Rule: Prohibit new requests before completing old negotiation

A TELNET implementation MUST NOT initiate a new WILL/WONT/DO/DONT request about an option that is under negotiation, i.e., for which it has already made such a request and not yet received a response.

DISCUSSION:

  It is unclear from RFC 854 whether or not a TELNET implementation
  may allow new requests about an option that is currently under
  negotiation; it certainly seems limiting to prohibit "option
  typeahead".  Unfortunately, consider the following:

  LOOP EXAMPLE 2

     Suppose an option is disabled, and we decide in quick
     succession to enable it, disable it, and reenable it.  We send
     WILL WONT WILL and at the end remember that we are negotiating.
     The other side agrees with DO DONT DO. We receive the first DO,
     enable the option, and forget we have negotiated.  Now DONT DO
     are coming through the network and both sides have forgotten
     they are negotiating; consequently we loop.

  (All possible TELNET loops eventually degenerate into the same
  form, where WILL WONT [or WONT WILL, or WILL WONT WILL WONT, etc.]
  go through the network while both sides think negotiation is over;
  the response is DO DONT and we loop forever.  TELNET implementors
  are encouraged to implement any option that can detect such a loop
  and cut it off; e.g., a method of explicitly differentiating
  requests from acknowledgments would be sufficient.  No such option
  exists as of February 1990.)

  This particular case is of considerable practical importance: most
  combinations of existing user-server TELNET implementations do
  enter an infinite loop when asked quickly a few times to enable
  and then disable an option.  This has taken on an even greater
  importance with the advent of LINEMODE [4], because LINEMODE is
  the first option that tends to generate such rapidly changing
  requests in the normal course of communication.  It is clear that
  a new rule is needed.

  One might try to prevent the several-alternating-requests problem
  by maintaining a more elaborate state than YES/NO/WANTwhatever,
  e.g., a state that records all outstanding requests.  Dave Borman
  has proposed an apparently working scheme [2] that won't blow up
  if both sides initiate several requests at once, and that seems to
  prevent option negotiation loops; complete analysis of his
  solution is somewhat difficult since it means that TELNET can no
  longer be a finite-state automaton.  He has implemented his
  solution in the latest BSD telnet version [5]; as of May 1989, he
  does not intend to publish it for others to use [3].

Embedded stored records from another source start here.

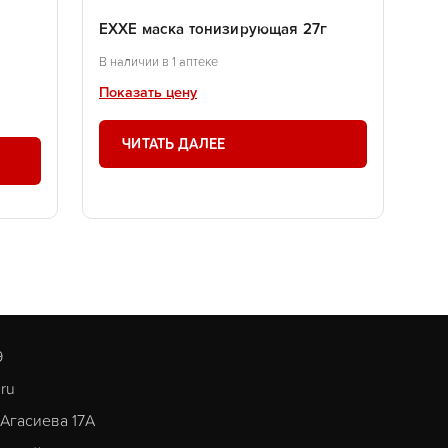
EXXE маска тонизирующая 27г
В наличии в 1 аптеке
Показать цену
ЧИТАТЬ ДАЛЕЕ
9
.ru
. Агасиева 17А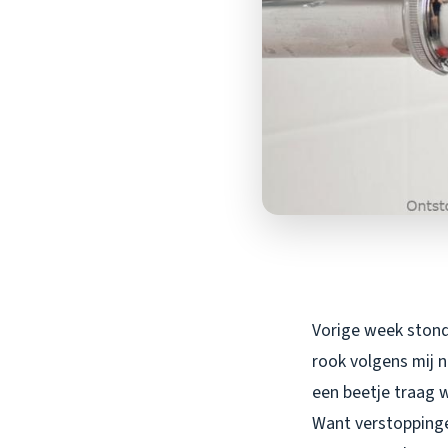
Vorige week stond 
rook volgens mij 
een beetje traag w
Want verstoppinge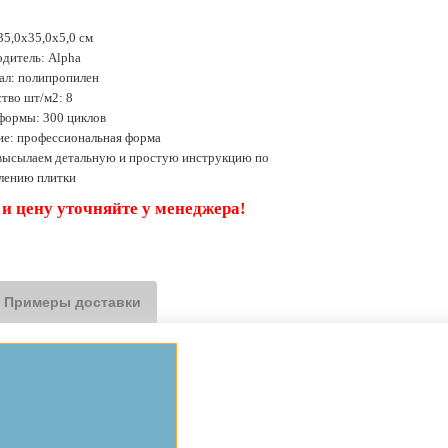
35,0х35,0х5,0 см
дитель: Alpha
ал: полипропилен
тво шт/м2: 8
формы: 300 циклов
ие: профессиональная форма
 высылаем детальную и простую инструкцию по
влению плитки
 и цену уточняйте у менеджера!
Примеры доставки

  Here the author decided to preserve TELNET's finite-state
  property, for robustness and because the result can be easily

  proven to work.  Hence the above rule.

  A more restrictive solution would be to buffer all data and do
  absolutely nothing until the response comes back.  There is no
  apparent reason for this, though some existing TELNET
  implementations do so anyway at the beginning of a connection,
  when most options are negotiated.

How to reallow the request queue

DISCUSSION:

  The above rule prevents queueing of more than one request through
  the network.  However, it is possible to queue new requests within
  the TELNET implementation, so that "option typeahead" is
  effectively restored.

  An obvious possibility is to maintain a list of requests that have
  been made but not yet sent, so that when one negotiation finishes,
  the next can be started immediately.  So while negotiating for a
  WILL, TELNET could buffer the user's requests for WONT, then WILL
  again, then WONT, then WILL, then WONT, as far as desired.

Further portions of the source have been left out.